Exercise prompt: Give only the number of lines in the following entries where "group" appears.

Data shown:
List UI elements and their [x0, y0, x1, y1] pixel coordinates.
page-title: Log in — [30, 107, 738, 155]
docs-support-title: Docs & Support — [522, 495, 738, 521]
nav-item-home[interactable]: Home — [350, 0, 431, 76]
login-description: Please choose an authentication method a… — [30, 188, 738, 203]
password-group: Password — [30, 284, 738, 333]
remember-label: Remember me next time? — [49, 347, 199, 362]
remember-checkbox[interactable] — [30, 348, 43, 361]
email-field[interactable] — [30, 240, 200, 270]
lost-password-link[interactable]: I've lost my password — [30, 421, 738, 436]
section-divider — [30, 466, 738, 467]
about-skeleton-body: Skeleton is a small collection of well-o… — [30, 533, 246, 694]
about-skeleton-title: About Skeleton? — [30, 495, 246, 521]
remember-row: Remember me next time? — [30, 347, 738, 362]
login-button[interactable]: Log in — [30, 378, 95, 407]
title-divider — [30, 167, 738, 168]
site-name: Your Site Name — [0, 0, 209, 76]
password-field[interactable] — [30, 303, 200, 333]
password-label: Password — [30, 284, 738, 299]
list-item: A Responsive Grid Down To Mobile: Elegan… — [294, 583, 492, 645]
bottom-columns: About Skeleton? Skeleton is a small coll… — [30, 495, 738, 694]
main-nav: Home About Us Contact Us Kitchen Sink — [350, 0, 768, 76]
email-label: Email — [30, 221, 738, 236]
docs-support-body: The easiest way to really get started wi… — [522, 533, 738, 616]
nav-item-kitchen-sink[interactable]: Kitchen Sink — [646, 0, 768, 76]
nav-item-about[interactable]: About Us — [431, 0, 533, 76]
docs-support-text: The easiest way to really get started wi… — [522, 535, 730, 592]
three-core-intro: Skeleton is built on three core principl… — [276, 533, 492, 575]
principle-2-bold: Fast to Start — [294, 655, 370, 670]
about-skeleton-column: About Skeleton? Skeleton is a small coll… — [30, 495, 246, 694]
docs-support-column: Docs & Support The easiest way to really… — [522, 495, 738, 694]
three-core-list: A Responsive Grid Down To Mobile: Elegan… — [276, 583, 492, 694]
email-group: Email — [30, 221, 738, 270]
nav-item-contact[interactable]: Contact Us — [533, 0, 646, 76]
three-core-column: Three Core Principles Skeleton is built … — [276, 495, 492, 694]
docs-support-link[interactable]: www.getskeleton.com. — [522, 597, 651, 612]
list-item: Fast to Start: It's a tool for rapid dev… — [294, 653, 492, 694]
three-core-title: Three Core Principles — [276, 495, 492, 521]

Output of the exercise: 2